Your goal
Going through the material below, please gather all lines with the word "status" in them.

Input for this task
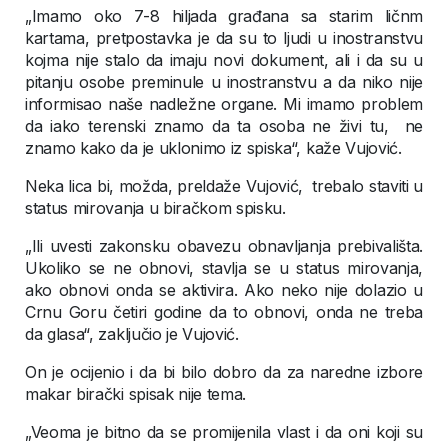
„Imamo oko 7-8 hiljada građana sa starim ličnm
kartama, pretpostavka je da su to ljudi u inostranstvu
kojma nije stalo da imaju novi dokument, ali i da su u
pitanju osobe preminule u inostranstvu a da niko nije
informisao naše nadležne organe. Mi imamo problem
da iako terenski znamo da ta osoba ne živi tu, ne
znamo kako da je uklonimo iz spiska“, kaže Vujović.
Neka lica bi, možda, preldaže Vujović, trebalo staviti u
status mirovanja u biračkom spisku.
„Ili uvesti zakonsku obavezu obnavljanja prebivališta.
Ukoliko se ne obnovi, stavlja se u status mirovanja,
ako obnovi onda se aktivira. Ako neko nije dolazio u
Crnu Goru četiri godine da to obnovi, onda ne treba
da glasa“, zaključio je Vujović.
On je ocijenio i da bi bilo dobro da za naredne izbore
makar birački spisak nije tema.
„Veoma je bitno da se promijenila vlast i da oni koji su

Solved problem
status mirovanja u biračkom spisku.
Ukoliko se ne obnovi, stavlja se u status mirovanja,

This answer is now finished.